March 2014: Doing demo day

With the mechanics of self-selection mostly worked out, we continued what has been (according to the founders) the longest sustained period of high productivity in the company’s 5-year history. We next turned our attention to demo day – a high point of the iteration when everyone gets to show their work and celebrate our progress as a team.

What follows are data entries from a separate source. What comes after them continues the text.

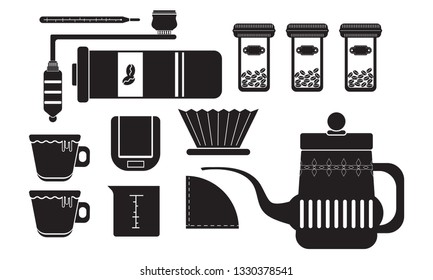 I want to click on coffee pot spout, so click(203, 168), click(226, 169), click(254, 183), click(267, 201). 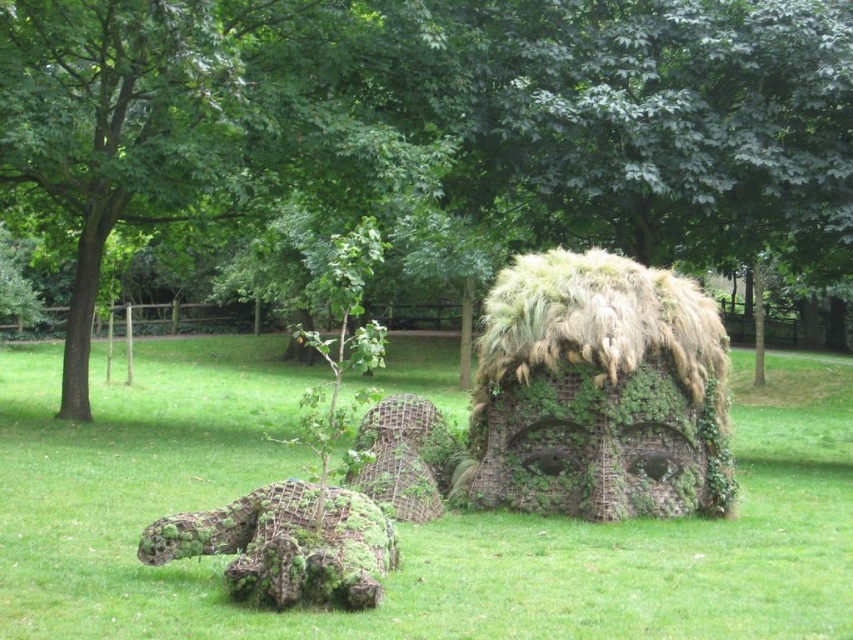 You are standing in the park and want to take a photo of both the green mossy tree at center and the green mossy sculpture at center. Which object should you position to your left to include both in the frame?

To include both the green mossy tree at center and the green mossy sculpture at center in your photo, position the green mossy tree at center to your left since it is on the right side of the sculpture. This way, both will be captured in the frame.

You are a park visitor who wants to take a photo of both the green mossy tree at center and the green mossy sculpture at center. Since you want both to be clearly visible in the frame, which object should you focus on to ensure the other is also in focus?

You should focus on the green mossy tree at center because it is larger in size than the green mossy sculpture at center, so focusing on the larger object will help ensure both are in focus. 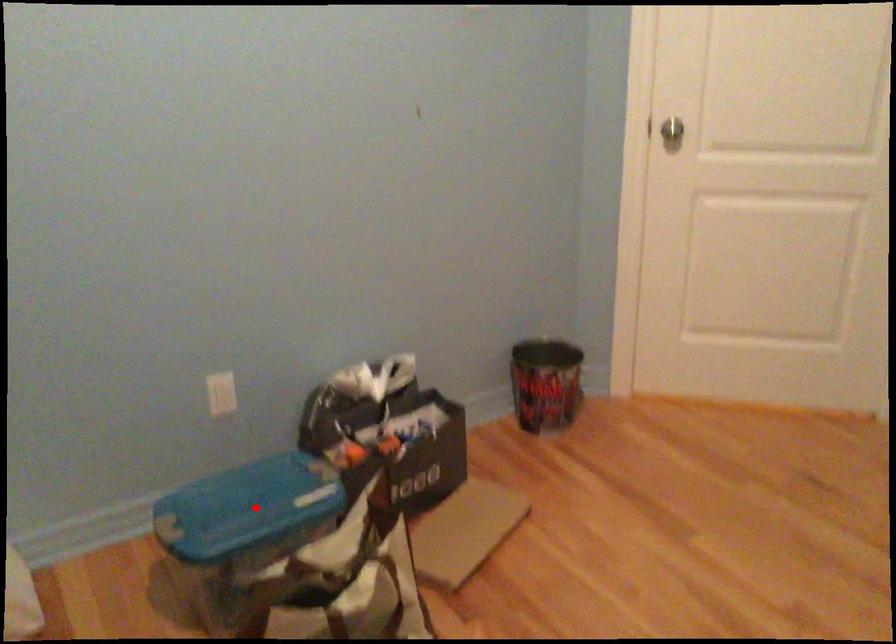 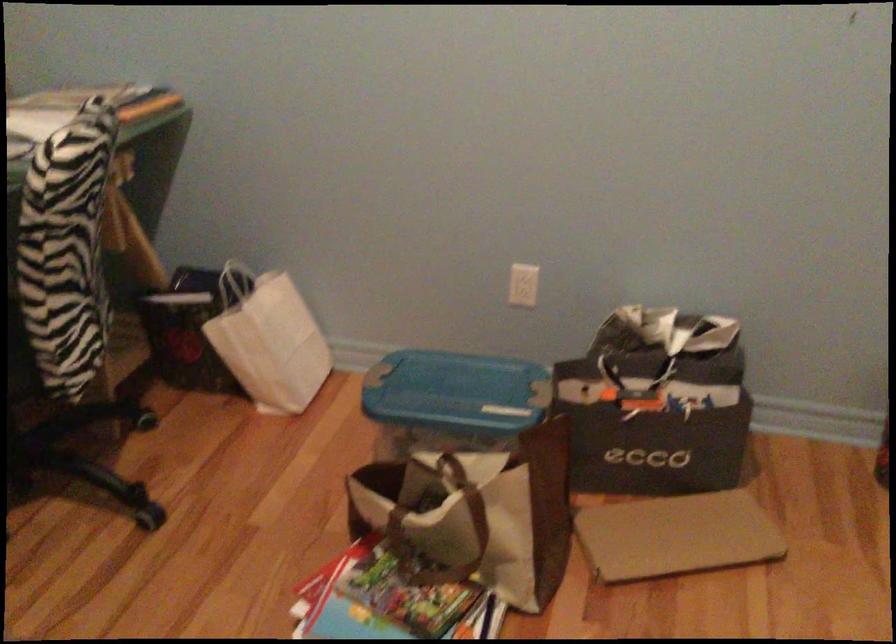 Locate, in the second image, the point that corresponds to the highlighted location in the first image.

(455, 393) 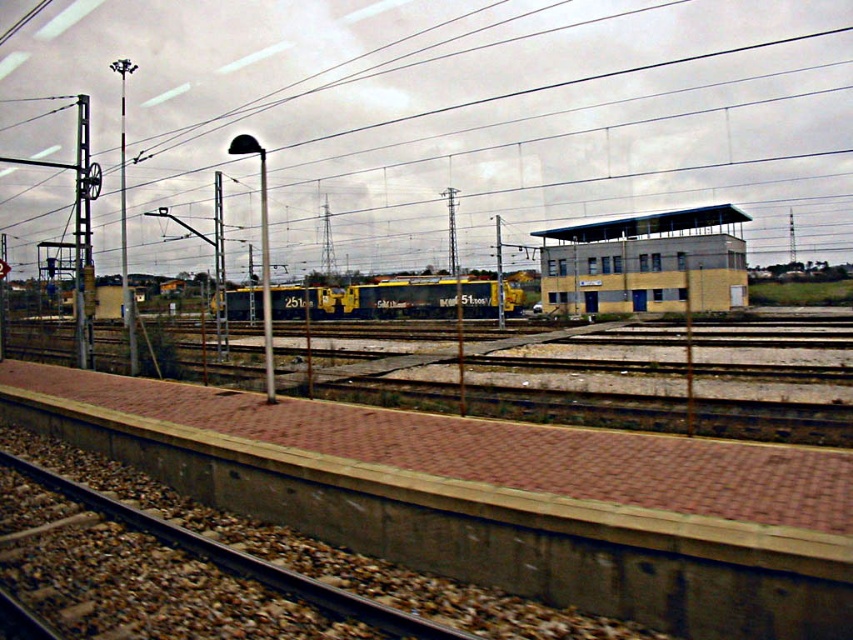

Perhaps the best way to illustrate the issues with demo day was to compare its intention with how it was actually practiced:

In theory

  • demos are short (under 7 minutes)
  • demo day should last about 1 hour
  • demos highlight “the difference between what was initially planned and what was accomplished, including identifying any loose ends”
  • demos are explicit opportunities to learn from others, and the most salient parts of retrospectives are emphasized
  • demo day artifacts (e.g., presentations) should be easily found
  • the entire history of any iteration should be easily accessible at any time to anyone in the company
  • we intend the software that we write to be tested, documented, and shipped to production during the iteration

In practice

  • demos are sometimes short, and frequently go over 7 minutes
  • demo days have lasted as long as 2 hours
  • demos sometimes highlight the difference between the original scope and what was completed; remaining work is sometimes documented as Trello cards
  • demos sometimes refer to lessons learned and stop/start/continue items from retrospectives
  • there is no central place for demo day artifacts
  • only the original and updated scopes and results of retrospectives can be found in e-mail (if you are at the company when it it sent); it’s not always clear what was actually shipped and how that might differ from what was planned
  • the status of testing, documentation, and shipping is sometimes mentioned during demos, and not consistently documented
  • many demos use PowerPoint presentations, with “the rate of information transfer … asymptotically approaching zero

The first thing that we nipped in the bud was the (over)use of PowerPoint. Instead, we opted to write out iteration summaries, and store them in a central place (Google Drive). We created an (optional) summary template, and agreed to keep summaries under six pages in length. We then decided to try reading the summaries simultaneously as a group during demo day, in the same way that we’ve done during several all-hands meetings (inspired by the same practice during meetings at Amazon).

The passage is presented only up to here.